Assignment: From the entries underneath, give the number of lines holding the word "консервы", without any other words.

Data shown:

- - - - - - -

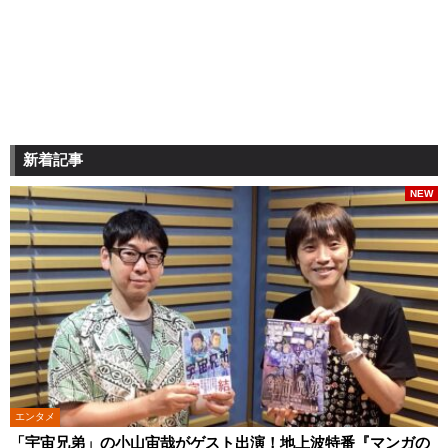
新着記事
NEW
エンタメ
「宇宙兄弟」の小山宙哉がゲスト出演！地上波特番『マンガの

- - - - - - -

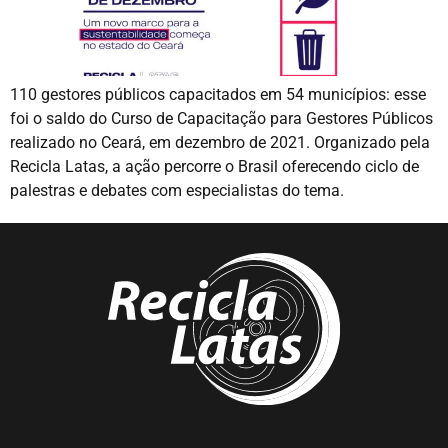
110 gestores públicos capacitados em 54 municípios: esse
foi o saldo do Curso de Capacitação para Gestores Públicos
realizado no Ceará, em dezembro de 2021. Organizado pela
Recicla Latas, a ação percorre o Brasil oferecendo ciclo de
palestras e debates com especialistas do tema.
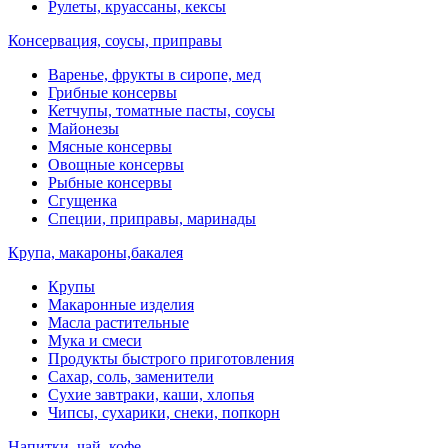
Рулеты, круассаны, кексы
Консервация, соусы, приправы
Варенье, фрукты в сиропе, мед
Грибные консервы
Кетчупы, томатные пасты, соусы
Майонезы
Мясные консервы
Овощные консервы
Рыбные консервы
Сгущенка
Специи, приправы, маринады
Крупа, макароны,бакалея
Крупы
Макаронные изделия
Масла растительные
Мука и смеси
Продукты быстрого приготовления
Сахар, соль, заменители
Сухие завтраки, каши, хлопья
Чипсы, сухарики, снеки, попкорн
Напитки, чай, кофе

- - - - - - -

Problem solution: 4